Der kurdische Gefangene Kemal Çelik ist nach dreißig Jahren Haft in türkischen Gefängnissen freigelassen worden. Der 57-Jährige war aufgrund schwerer gesundheitlicher Probleme am Freitag aus der Haftanstalt Şakran in der Provinz Izmir ins Krankenhaus eingeliefert und operiert worden. Gestern war sein regulärer Entlassungstag aus der Haft, heute konnte er das Krankenhaus verlassen und von seiner Familie in Empfang genommen werden. Auch Freund:innen, Vorstandsmitglieder der HDP Izmir und Mitglieder der Gefangenenhilfsorganisation TUHAYDER in der Ägäis kamen vor das Krankenhaus, um ihn zu begrüßen.

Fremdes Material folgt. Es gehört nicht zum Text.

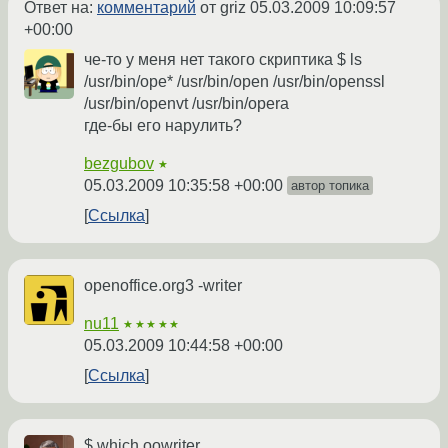
Ответ на:
комментарий
от griz
05.03.2009 10:09:57
+00:00
че-то у меня нет такого скриптика $ ls
/usr/bin/ope* /usr/bin/open /usr/bin/openssl
/usr/bin/openvt /usr/bin/opera
где-бы его нарулить?
bezgubov
★
05.03.2009 10:35:58 +00:00
автор топика
Ссылка
openoffice.org3 -writer
nu11
★★★★★
05.03.2009 10:44:58 +00:00
Ссылка
$ which oowriter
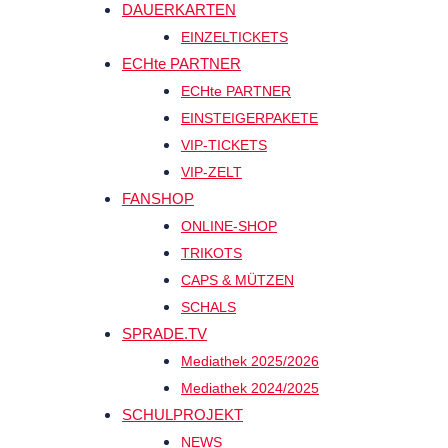
DAUERKARTEN
EINZELTICKETS
ECHte PARTNER
ECHte PARTNER
EINSTEIGERPAKETE
VIP-TICKETS
VIP-ZELT
FANSHOP
ONLINE-SHOP
TRIKOTS
CAPS & MÜTZEN
SCHALS
SPRADE.TV
Mediathek 2025/2026
Mediathek 2024/2025
SCHULPROJEKT
NEWS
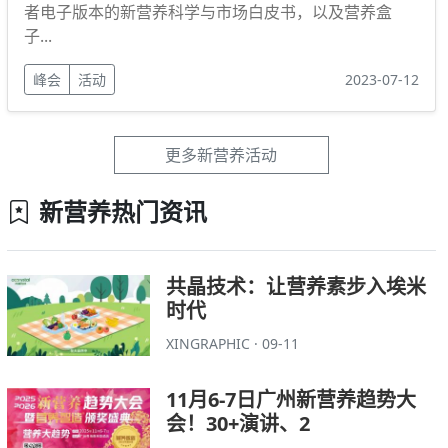
者电子版本的新营养科学与市场白皮书，以及营养盒
子...
峰会
活动
2023-07-12
更多新营养活动
新营养热门资讯
共晶技术：让营养素步入埃米
时代
XINGRAPHIC · 09-11
11月6-7日广州新营养趋势大
会！30+演讲、2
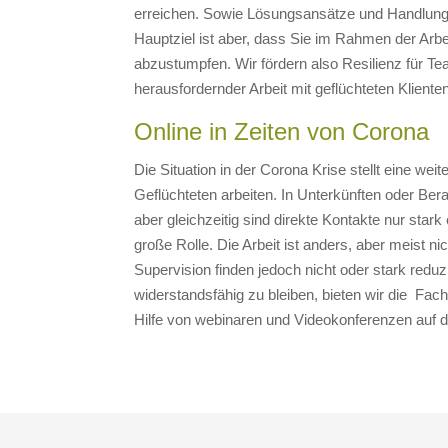
erreichen. Sowie Lösungsansätze und Handlung
Hauptziel ist aber, dass Sie im Rahmen der Arbe
abzustumpfen. Wir fördern also Resilienz für T
herausfordernder Arbeit mit geflüchteten Kliente
Online in Zeiten von Corona
Die Situation in der Corona Krise stellt eine weit
Geflüchteten arbeiten. In Unterkünften oder Bera
aber gleichzeitig sind direkte Kontakte nur stark
große Rolle. Die Arbeit ist anders, aber meist n
Supervision finden jedoch nicht oder stark reduz
widerstandsfähig zu bleiben, bieten wir die Fach
Hilfe von webinaren und Videokonferenzen auf d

Çelik war bei seiner Verhaftung 27 Jahre alt und ist im Gefängnis krank geworden. In den letzten dreißig Jahren musste er mehrfach operiert werden. Trotzdem habe er seine Hoffnung nie aufgegeben, sagte er bei der Begrüßung vor dem Krankenhaus: „Aus dem Gefängnis zu kommen, ist allein für sich kein Erfolg. Ich bin jetzt nicht mehr mit meinen Freunden zusammen, und das ist traurig für mich. Ich hoffe allerdings, dass auch sie frei kommen. Die Gefühle im Gefängnis zu beschreiben, ist schwer. Wir haben sehr harte Zeiten erlebt, aber alles miteinander geteilt. Wir haben uns nicht gebeugt und ich komme mit Würde aus dem Gefängnis. Das ist für uns ein Erfolg. Auch die Freunde, die ich im Gefängnis zurückgelassen habe, werden mit aufrechtem Kopf herauskommen. Ich hatte immer Hoffnung und es waren meine Überzeugungen, die mich diese dreißig Jahre haben überstehen lassen. Einmal war ich hundert Tage im Hungerstreik, das würde ich jetzt nicht mehr schaffen. Menschen sind durch ihren Willen stark, und wir haben an unseren Willen geglaubt.“
Nach der Begrüßung machte sich Kemal Çelik mit seinen Angehörigen auf den Weg in seine Heimat Sêrt (tr. Siirt).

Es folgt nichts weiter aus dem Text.